By Karin Krisher
When I was growing up, my mother’s friend had two dogs at a time, and every few years, she would part with them and replace them…in quantity, anyway. I learned quickly that she was training these pups for certain service positions, and saw her passion become her career over the next decade. In 1990, service dogs were phenomena to me; today, they’re a contextual given for everyday conversation.
Therapy dogs may no longer be rarities, but every one is still special. After golden retrievers from Chicago made news for their trip to Newton, Connecticut, I was again reminded how important these pups are to our healing process. Many people want to help their efforts. The question is always how to begin. So, how can your dog become a therapy dog?
You should start with a serious talk. With yourself. And maybe your dog, if you feel like it. Ask serious questions and give serious answers. Use these key questions to get you started.
– Is your dog friendly toward everyone?
– Does your dog have general manners that include walking calmly through a crowd, not pulling, and sitting and staying without hesitation?

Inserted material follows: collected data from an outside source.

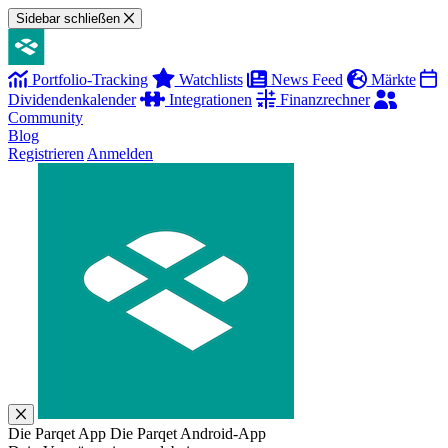
Sidebar schließen
Portfolio-Tracking
Watchlists
News Feed
Märkte
Dividendenkalender
Integrationen
Finanzrechner
Community
Blog
Registrieren
Anmelden
Die Parqet App
Die Parqet Android-App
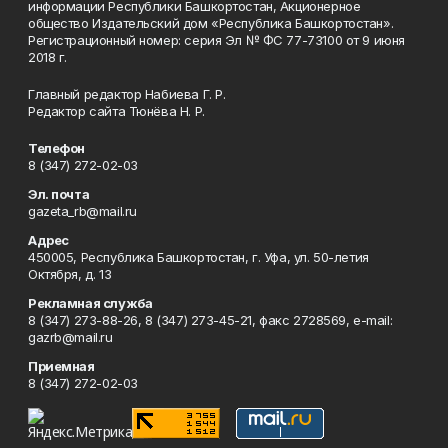
информации Республики Башкортостан, Акционерное
общество Издательский дом «Республика Башкортостан».
Регистрационный номер: серия Эл № ФС 77-73100 от 9 июня
2018 г.
Главный редактор Набиева Г. Р.
Редактор сайта Тюнёва Н. Р.
Телефон
8 (347) 272-02-03
Эл. почта
gazeta_rb@mail.ru
Адрес
450005, Республика Башкортостан, г. Уфа, ул. 50-летия
Октября, д. 13
Рекламная служба
8 (347) 273-88-26, 8 (347) 273-45-21, факс 2728569, e-mail:
gazrb@mail.ru
Приемная
8 (347) 272-02-03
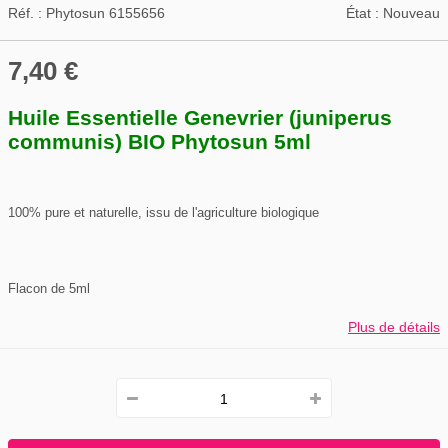
Réf. :
Phytosun 6155656
État :
Nouveau
7,40 €
Huile Essentielle Genevrier (juniperus
communis) BIO Phytosun 5ml
100% pure et naturelle, issu de l'agriculture biologique
Flacon de 5ml
Plus de détails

– Is your dog calm? Does your dog remain relaxed even when confronted with loud noises, strange faces or sudden touching (e.g. an accidental tail tug)?

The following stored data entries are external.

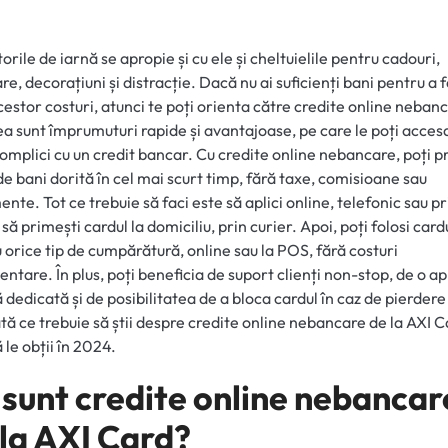
orile de iarnă se apropie și cu ele și cheltuielile pentru cadouri,
e, decorațiuni și distracție. Dacă nu ai suficienți bani pentru a 
cestor costuri, atunci te poți orienta către credite online neban
a sunt împrumuturi rapide și avantajoase, pe care le poți acces
complici cu un credit bancar. Cu credite online nebancare, poți p
e bani dorită în cel mai scurt timp, fără taxe, comisioane sau
nte. Tot ce trebuie să faci este să aplici online, telefonic sau pr
 să primești cardul la domiciliu, prin curier. Apoi, poți folosi card
 orice tip de cumpărătură, online sau la POS, fără costuri
entare. În plus, poți beneficia de suport clienți non-stop, de o ap
 dedicată și de posibilitatea de a bloca cardul în caz de pierdere
Iată ce trebuie să știi despre credite online nebancare de la AXI C
 le obții în 2024.
 sunt credite online nebancar
 la AXI Card?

– Does your dog remain focused even when distractions are plentiful?
Are you also interested in becoming the dog’s handler? Ask personal questions about yourself. Consider your relationship with your dog and how it may change. Consider your general response to strangers and unpredictable scenarios.
When you have determined you both have what it takes, you can choose an organization through which to become certified. It’s always a good idea to have your dog become certified as a Canine Good Citizen through the AKC.
Next, obtain free materials from several organizations to help you choose. Both large organizations like Pet Partners, Therapy Dogs Inc. and Therapy Dogs International and smaller organizations with more specific programs, like Therapy Dogs of Vermont or Angel Paws (in Chicago), can help you and your pet obtain training and certification.
Any organization you choose should be easy to contact and work with: talk to current members to gauge their experiences. Attend large events to get a feel for how the organization works. Your dog’s happiness is important, so you can be picky about this choice.
How long it will actually take for your dog to become certified depends on many factors, including training methods, your dog’s current aptitude and personality, and which organization you choose. Once your dog becomes certified, you can travel to all sorts of events and facilities to assist with therapy. Courts, classrooms, nursing homes, hospice environments, children’s hospitals—you name it—your therapy dog can help.
Final step? Commit. Make the move. Dive in. Give it your all. Are you ready to get serious about training your dog to be a therapy dog? We’re proud of you and your pup, because we all know this world can use a little healing—and it takes courage to be the one to provide it.